The safety concerns far predated the Titan's initial journeys. In January 2018, some three dozen industry experts sent Rush a letter expressing "unanimous concern" about OceanGate's approach to developing the Titan. The letter urged Rush to subject the Titan to third-party testing and accused him of misleading the public about its safety features.
"The current 'experimental' approach adopted by OceanGate could result in negative outcomes (from minor to catastrophic) that would have serious consequences for everyone in the industry," the letter warned.
Karl Stanley, a submersible expert, told The New York Times he made one 12,000-foot descent in the Titan in 2019, off the coast of the Bahamas, and heard a cracking noise that grew louder over a period of hours. He pleaded with Rush in an email the next day to cancel planned expeditions to the Titanic.

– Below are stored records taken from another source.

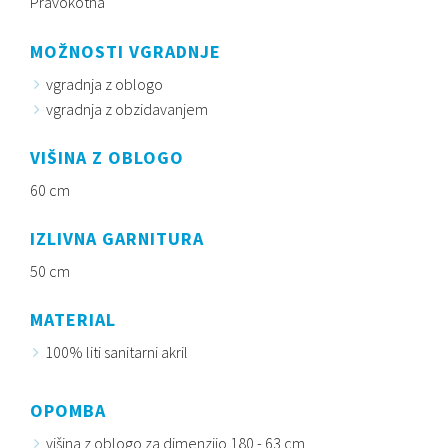
Pravokotna
MOŽNOSTI VGRADNJE
vgradnja z oblogo
vgradnja z obzidavanjem
VIŠINA Z OBLOGO
60 cm
IZLIVNA GARNITURA
50 cm
MATERIAL
100% liti sanitarni akril
OPOMBA
višina z oblogo za dimenzijo 180 - 63 cm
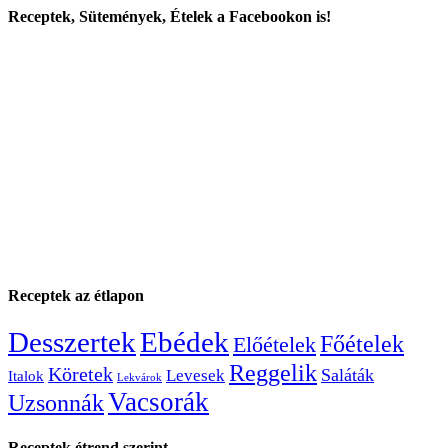
Receptek, Sütemények, Ételek a Facebookon is!
Receptek az étlapon
Desszertek
Ebédek
Főételek
Előételek
Reggelik
Köretek
Saláták
Levesek
Italok
Lekvárok
Vacsorák
Uzsonnák
Receptek étrend szerint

The noises "sounded like a flaw/defect in one area being acted on by the tremendous pressures and being crushed/damaged," Stanley wrote, adding that the sounds revealed there was "an area of the hull that is breaking down," according to emails obtained by The Times.
Stanley told The Times he never received a response from Rush, but the CEO did call off the planned dives that year and built a new hull.
The deep-sea explorer and Oscar-winning director James Cameron was among those skeptical of the Titan's capabilities. Cameron said he even declined an invitation directly from Rush to dive to the wreck on the Titan this season.
Cameron, who has dived to the Titanic 33 times himself, told Reuters that OceanGate "shouldn't have been doing what it was doing." He said he regretted not speaking up more vehemently against the submersible's carbon-fiber hull and lack of certifications.
"Now there's one wreck lying next to the other wreck," he said. "For the same damn reason."